One of the most frequently asked questions that I got during my training days of “New to Management” was around how do, as the manager, know if my team is successful or not? Great question for managers to ask. I used to think that I had a good team that was delivering their on the objectives in a timely and cost efficient manner was a very good indicator of how well things were going. Sounds good, but there is so much more. No one every really likes to answer a question with a question, but I wanted to use the complete class to brainstorm what a successful team could look like. Off goes the question… “what is your view of a success team?” Here is what followed..
- A team that works together to accomplish whatever is set in front of them.
- A team that works whatever hours are necessary to accomplish their goals.
- Hitting their numbers, pushing product and doing a quality job.
- The team gets along.
- Someone in the team sees a problem and the team handles it.
- Each member of the team is pulling their own weight.
- Team is not afraid of failure, as they can accomplish anything they set their mind to it.
- I as the manager, do not have to be “too” involved. The team understands that they are empowered.
- Work gets done, on-time and within budget.
- The team helps each other out.
These all sound pretty good, right? I can remember in my early days as a manager thinking if my team was to accomplish these or a subset of them, I felt pretty good. I used to hear from my management that my team was the best one of all of the teams in the department. That was not enough, as upper management to me, is not there daily or in the trenches when work is getting done. As I gained more experience with managing teams, I started to really look underneath the surface and see how the team was really working together. Asking myself, how does the team accomplish the work that is set out in front of them? What is the overall commitment level of each and every team member? Do they really work together? What motivates the team members to do new and interesting stuff (innovation)? I started to develop my own scorecard for success of the teams that I led.
- Getting the work done in a timely and cost effective manner – this still is the overall measure of success. That never changes as this is the most visible to the complete department. Getting your work done. If you don’t you won’t be around much.
- Gauging the overall free flow of ideas and information – having great discussions about how to improve, how to do stuff better, or what is really happening. Having a team that shares the good, bad and ugly when it comes to team self reflection. Doing this in a constructive and not threatening manner. Working the problem rather than focusing on the individual. The discussions were pretty lively and listening to them build on each other’s thoughts, made me see that a complete diverse team is better than a set of individual’s.

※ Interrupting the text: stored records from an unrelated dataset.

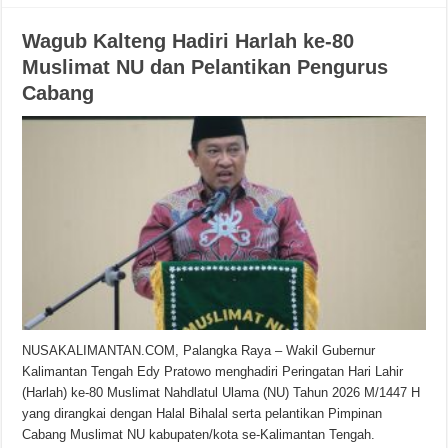
Wagub Kalteng Hadiri Harlah ke-80
Muslimat NU dan Pelantikan Pengurus
Cabang
NUSAKALIMANTAN.COM, Palangka Raya – Wakil Gubernur
Kalimantan Tengah Edy Pratowo menghadiri Peringatan Hari Lahir
(Harlah) ke-80 Muslimat Nahdlatul Ulama (NU) Tahun 2026 M/1447 H
yang dirangkai dengan Halal Bihalal serta pelantikan Pimpinan
Cabang Muslimat NU kabupaten/kota se-Kalimantan Tengah.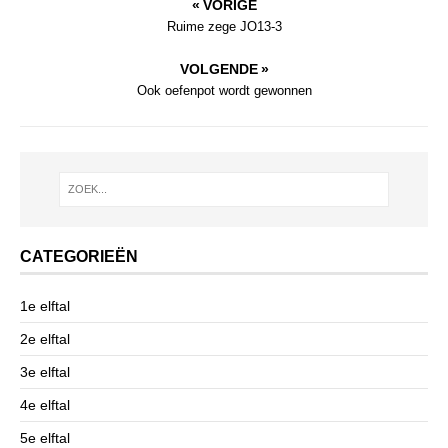
« VORIGE
Ruime zege JO13-3
VOLGENDE »
Ook oefenpot wordt gewonnen
CATEGORIEËN
1e elftal
2e elftal
3e elftal
4e elftal
5e elftal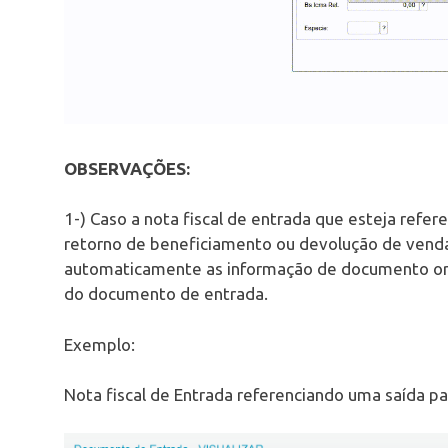
OBSERVAÇÕES:
1-) Caso a nota fiscal de entrada que esteja refe
retorno de beneficiamento ou devolução de vendas
automaticamente as informação de documento orig
do documento de entrada.
Exemplo:
Nota fiscal de Entrada referenciando uma saída p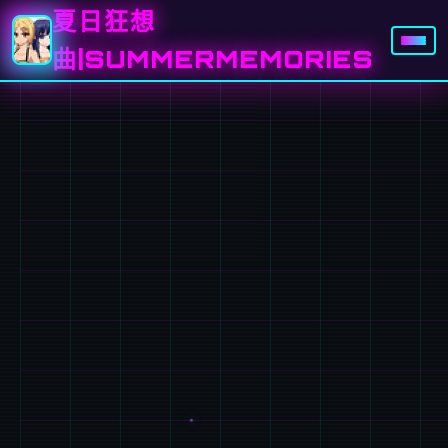
夏日狂想
曲|SUMMERMEMORIES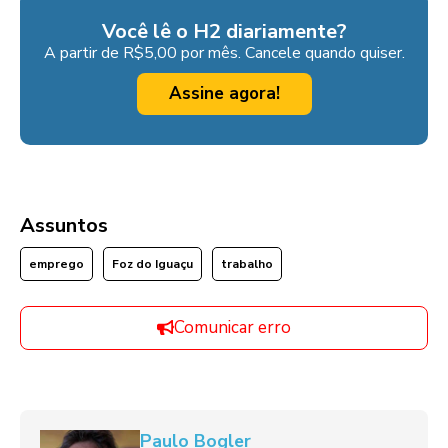
Você lê o H2 diariamente?
A partir de R$5,00 por mês. Cancele quando quiser.
Assine agora!
Assuntos
emprego
Foz do Iguaçu
trabalho
Comunicar erro
Paulo Bogler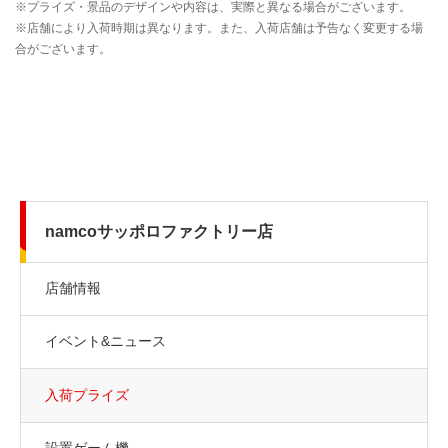
namcoサッポロファクトリー店
店舗情報
イベント&ニュース
入荷プライズ
設置ゲーム機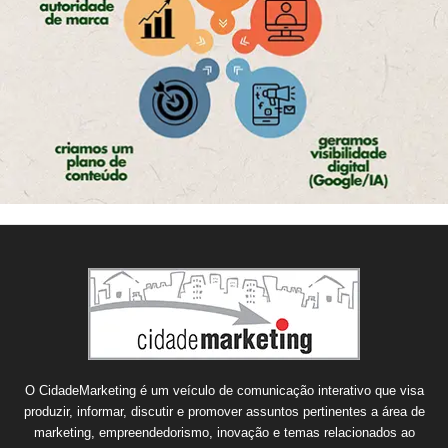
O CidadeMarketing é um veículo de comunicação interativo que visa
produzir, informar, discutir e promover assuntos pertinentes a área de
marketing, empreendedorismo, inovação e temas relacionados ao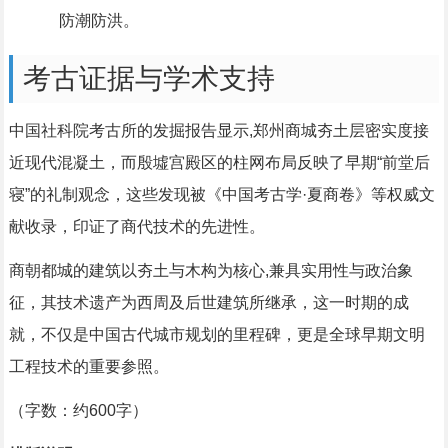
防潮防洪。
考古证据与学术支持
中国社科院考古所的发掘报告显示,郑州商城夯土层密实度接
近现代混凝土，而殷墟宫殿区的柱网布局反映了早期“前堂后
寝”的礼制观念，这些发现被《中国考古学·夏商卷》等权威文
献收录，印证了商代技术的先进性。
商朝都城的建筑以夯土与木构为核心,兼具实用性与政治象
征，其技术遗产为西周及后世建筑所继承，这一时期的成
就，不仅是中国古代城市规划的里程碑，更是全球早期文明
工程技术的重要参照。
（字数：约600字）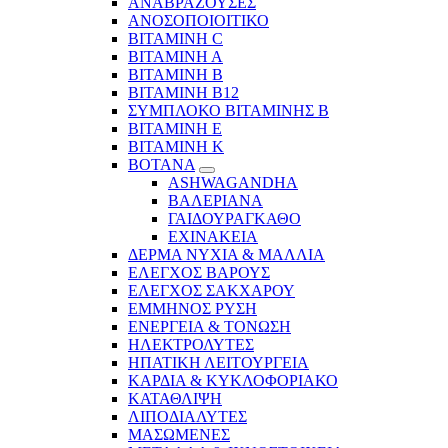
ΑΝΑΒΡΑΖΟΥΣΕΣ
ΑΝΟΣΟΠΟΙΟΙΤΙΚΟ
ΒΙΤΑΜΙΝΗ C
ΒΙΤΑΜΙΝΗ Α
ΒΙΤΑΜΙΝΗ Β
ΒΙΤΑΜΙΝΗ Β12
ΣΥΜΠΛΟΚΟ ΒΙΤΑΜΙΝΗΣ Β
ΒΙΤΑΜΙΝΗ Ε
ΒΙΤΑΜΙΝΗ Κ
ΒΟΤΑΝΑ
ASHWAGANDHA
ΒΑΛΕΡΙΑΝΑ
ΓΑΙΔΟΥΡΑΓΚΑΘΟ
ΕΧΙΝΑΚΕΙΑ
ΔΕΡΜΑ ΝΥΧΙΑ & ΜΑΛΛΙΑ
ΕΛΕΓΧΟΣ ΒΑΡΟΥΣ
ΕΛΕΓΧΟΣ ΣΑΚΧΑΡΟΥ
ΕΜΜΗΝΟΣ ΡΥΣΗ
ΕΝΕΡΓΕΙΑ & ΤΟΝΩΣΗ
ΗΛΕΚΤΡΟΛΥΤΕΣ
ΗΠΑΤΙΚΗ ΛΕΙΤΟΥΡΓΕΙΑ
ΚΑΡΔΙΑ & ΚΥΚΛΟΦΟΡΙΑΚΟ
ΚΑΤΑΘΛΙΨΗ
ΛΙΠΟΔΙΑΛΥΤΕΣ
ΜΑΣΩΜΕΝΕΣ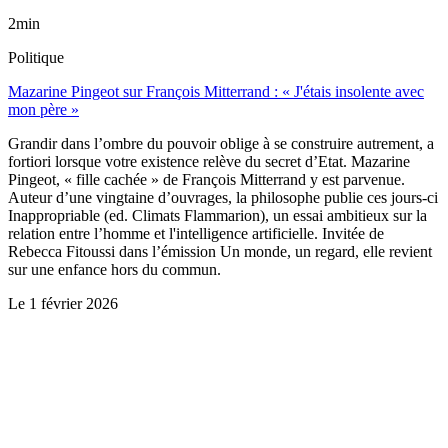
2min
Politique
Mazarine Pingeot sur François Mitterrand : « J'étais insolente avec
mon père »
Grandir dans l’ombre du pouvoir oblige à se construire autrement, a
fortiori lorsque votre existence relève du secret d’Etat. Mazarine
Pingeot, « fille cachée » de François Mitterrand y est parvenue.
Auteur d’une vingtaine d’ouvrages, la philosophe publie ces jours-ci
Inappropriable (ed. Climats Flammarion), un essai ambitieux sur la
relation entre l’homme et l'intelligence artificielle. Invitée de
Rebecca Fitoussi dans l’émission Un monde, un regard, elle revient
sur une enfance hors du commun.
Le
1 février 2026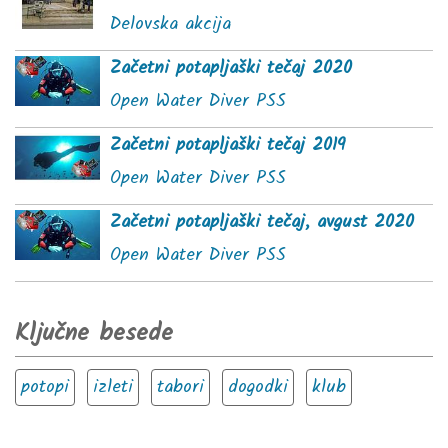
Delovska akcija
Začetni potapljaški tečaj 2020
Open Water Diver PSS
Začetni potapljaški tečaj 2019
Open Water Diver PSS
Začetni potapljaški tečaj, avgust 2020
Open Water Diver PSS
Ključne besede
potopi
izleti
tabori
dogodki
klub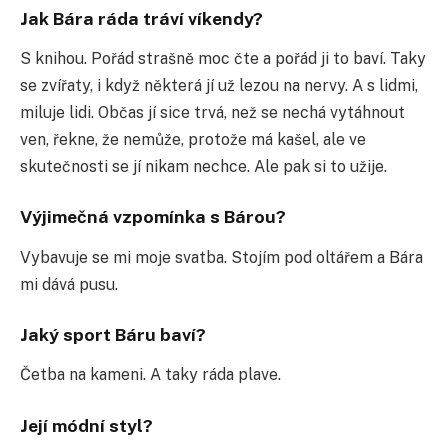
Jak Bára ráda tráví víkendy?
S knihou. Pořád strašně moc čte a pořád ji to baví. Taky
se zvířaty, i když některá jí už lezou na nervy. A s lidmi,
miluje lidi. Občas jí sice trvá, než se nechá vytáhnout
ven, řekne, že nemůže, protože má kašel, ale ve
skutečnosti se jí nikam nechce. Ale pak si to užije.
Výjimečná vzpomínka s Bárou?
Vybavuje se mi moje svatba. Stojím pod oltářem a Bára
mi dává pusu.
Jaký sport Báru baví?
Četba na kameni. A taky ráda plave.
Její módní styl?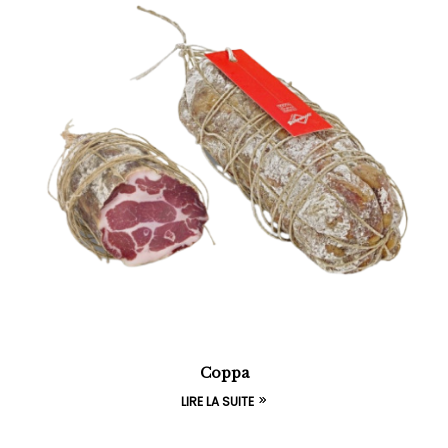
Coppa
LIRE LA SUITE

Where I worked we used to do a yearly plan for the upcoming year. I used to include my complete team in this exercise. Set up some basic assumptions (budget and rev 0 goals) and what the team work together to set the plan together. The overall ownership of that plan was strong among the team. I usually had to point out that we must not try to do too much, we realize that year over year stuff happens, we must be flexible.
- Balanced workload – for all team members. It is an easy thing to say, but in practice very difficult to manage. Here is where the manager really has to know what is going on with each individual on the team. Is there too much work being loaded up on all, too much on a few or not enough on some. The team members want to do a good job, they really want to receive praise and better raises and doing more work than the others seems the easiest way to demonstrate worth. Not good for the team.
- True development plans in place for everyone. “True” development plans require much work from the individual team member and the manager. The team member needs to be honest in what they want to do, how they do it and what do they want to be when they grow up. What is their passion? The manager than becomes the coach and helps to develop a plan that works for the individual and the team. Sometimes the individual’s passion is not within the team overall direction. The manager has to make sure to balance and do the best in every situation. I have had to help get new positions for my team members to insure that the best of the employee, team, department and company were winning.
Some of these items can be measured by metrics, but most of them are more on how you know the team is doing. Spending time with the team in different ways. Being an observer during meetings – rather than talking 100%. Facilitator during planning meetings – rather than telling what will get done. Walking around the office, listening to the team working together – rather than sitting in your office. Asking questions and listening to the answers – rather than assuming you know what is happening. It is easy to take control as the manager.. You may even think that is why you are the manager. Observe, listen and act when necessary – that is truly what your team wants.